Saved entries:
====================
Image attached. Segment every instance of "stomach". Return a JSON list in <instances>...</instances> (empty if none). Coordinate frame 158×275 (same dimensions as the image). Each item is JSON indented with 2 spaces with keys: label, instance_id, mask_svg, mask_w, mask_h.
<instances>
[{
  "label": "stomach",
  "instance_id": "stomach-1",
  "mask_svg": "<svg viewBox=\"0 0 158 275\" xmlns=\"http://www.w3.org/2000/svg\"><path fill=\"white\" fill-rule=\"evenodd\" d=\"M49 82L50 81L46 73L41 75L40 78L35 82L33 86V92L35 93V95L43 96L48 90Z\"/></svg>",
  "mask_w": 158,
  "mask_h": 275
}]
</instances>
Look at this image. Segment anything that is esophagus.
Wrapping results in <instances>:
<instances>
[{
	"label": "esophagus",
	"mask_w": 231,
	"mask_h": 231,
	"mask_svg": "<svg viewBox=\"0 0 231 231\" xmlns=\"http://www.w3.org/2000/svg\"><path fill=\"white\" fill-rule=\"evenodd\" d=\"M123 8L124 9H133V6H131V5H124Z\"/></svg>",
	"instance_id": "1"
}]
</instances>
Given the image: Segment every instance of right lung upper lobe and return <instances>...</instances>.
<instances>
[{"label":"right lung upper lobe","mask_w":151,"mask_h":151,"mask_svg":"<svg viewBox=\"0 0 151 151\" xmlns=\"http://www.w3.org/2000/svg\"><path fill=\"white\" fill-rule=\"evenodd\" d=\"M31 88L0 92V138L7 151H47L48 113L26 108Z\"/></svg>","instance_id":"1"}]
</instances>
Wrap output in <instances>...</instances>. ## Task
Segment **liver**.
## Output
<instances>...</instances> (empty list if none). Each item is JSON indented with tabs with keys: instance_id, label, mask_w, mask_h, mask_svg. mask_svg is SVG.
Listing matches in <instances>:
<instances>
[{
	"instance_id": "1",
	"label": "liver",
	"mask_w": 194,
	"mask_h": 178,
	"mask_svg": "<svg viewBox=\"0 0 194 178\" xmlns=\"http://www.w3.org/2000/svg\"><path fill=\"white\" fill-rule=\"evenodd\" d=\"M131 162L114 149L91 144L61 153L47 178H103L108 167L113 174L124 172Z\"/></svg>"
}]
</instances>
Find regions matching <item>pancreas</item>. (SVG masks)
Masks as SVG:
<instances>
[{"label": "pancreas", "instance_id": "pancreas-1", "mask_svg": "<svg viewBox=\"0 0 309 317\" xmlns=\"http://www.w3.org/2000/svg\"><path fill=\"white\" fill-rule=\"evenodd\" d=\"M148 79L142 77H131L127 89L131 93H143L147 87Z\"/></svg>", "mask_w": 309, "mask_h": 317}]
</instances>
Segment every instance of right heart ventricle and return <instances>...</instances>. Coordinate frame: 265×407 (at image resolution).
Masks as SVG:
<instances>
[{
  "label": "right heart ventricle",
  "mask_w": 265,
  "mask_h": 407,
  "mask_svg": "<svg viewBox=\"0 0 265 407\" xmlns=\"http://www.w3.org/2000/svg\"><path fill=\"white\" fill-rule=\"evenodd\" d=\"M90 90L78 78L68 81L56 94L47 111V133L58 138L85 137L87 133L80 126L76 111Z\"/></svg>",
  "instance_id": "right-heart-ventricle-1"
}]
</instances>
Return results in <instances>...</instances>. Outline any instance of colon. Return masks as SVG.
====================
**WORK ITEM:** A complete, exact repeat of the records is the required answer.

**EXPECTED ANSWER:**
Image attached. Segment every instance of "stomach". Return a JSON list in <instances>...</instances> (empty if none). Coordinate frame 158×275 (same dimensions as the image). Each item is JSON indented with 2 spaces with keys: label, instance_id, mask_svg, mask_w, mask_h.
<instances>
[{
  "label": "stomach",
  "instance_id": "stomach-1",
  "mask_svg": "<svg viewBox=\"0 0 158 275\" xmlns=\"http://www.w3.org/2000/svg\"><path fill=\"white\" fill-rule=\"evenodd\" d=\"M49 82L50 81L46 73L41 75L40 78L35 82L33 86V92L35 93V95L43 96L48 90Z\"/></svg>",
  "mask_w": 158,
  "mask_h": 275
}]
</instances>
Look at this image. Segment anything that is esophagus.
Wrapping results in <instances>:
<instances>
[{
	"label": "esophagus",
	"mask_w": 231,
	"mask_h": 231,
	"mask_svg": "<svg viewBox=\"0 0 231 231\" xmlns=\"http://www.w3.org/2000/svg\"><path fill=\"white\" fill-rule=\"evenodd\" d=\"M123 8L124 9H133V6H131V5H124Z\"/></svg>",
	"instance_id": "1"
}]
</instances>
Given the image: Segment every instance of right lung upper lobe and return <instances>...</instances>.
<instances>
[{"label":"right lung upper lobe","mask_w":151,"mask_h":151,"mask_svg":"<svg viewBox=\"0 0 151 151\" xmlns=\"http://www.w3.org/2000/svg\"><path fill=\"white\" fill-rule=\"evenodd\" d=\"M31 88L0 92V138L7 151H47L48 113L26 108Z\"/></svg>","instance_id":"1"}]
</instances>
Wrap output in <instances>...</instances>. ## Task
Segment **liver**.
## Output
<instances>...</instances> (empty list if none). Each item is JSON indented with tabs with keys: instance_id, label, mask_w, mask_h, mask_svg. mask_svg is SVG.
Listing matches in <instances>:
<instances>
[{
	"instance_id": "1",
	"label": "liver",
	"mask_w": 194,
	"mask_h": 178,
	"mask_svg": "<svg viewBox=\"0 0 194 178\" xmlns=\"http://www.w3.org/2000/svg\"><path fill=\"white\" fill-rule=\"evenodd\" d=\"M131 162L114 149L91 144L61 153L47 178H103L108 167L113 174L124 172Z\"/></svg>"
}]
</instances>
Find regions matching <item>pancreas</item>. (SVG masks)
Masks as SVG:
<instances>
[{"label": "pancreas", "instance_id": "pancreas-1", "mask_svg": "<svg viewBox=\"0 0 309 317\" xmlns=\"http://www.w3.org/2000/svg\"><path fill=\"white\" fill-rule=\"evenodd\" d=\"M148 79L142 77H131L127 89L131 93H143L147 87Z\"/></svg>", "mask_w": 309, "mask_h": 317}]
</instances>
Segment every instance of right heart ventricle and return <instances>...</instances>. Coordinate frame: 265×407 (at image resolution).
Masks as SVG:
<instances>
[{
  "label": "right heart ventricle",
  "mask_w": 265,
  "mask_h": 407,
  "mask_svg": "<svg viewBox=\"0 0 265 407\" xmlns=\"http://www.w3.org/2000/svg\"><path fill=\"white\" fill-rule=\"evenodd\" d=\"M90 90L78 78L68 81L56 94L47 111V133L58 138L85 137L87 133L80 126L76 111Z\"/></svg>",
  "instance_id": "right-heart-ventricle-1"
}]
</instances>
Return results in <instances>...</instances>. Outline any instance of colon. Return masks as SVG.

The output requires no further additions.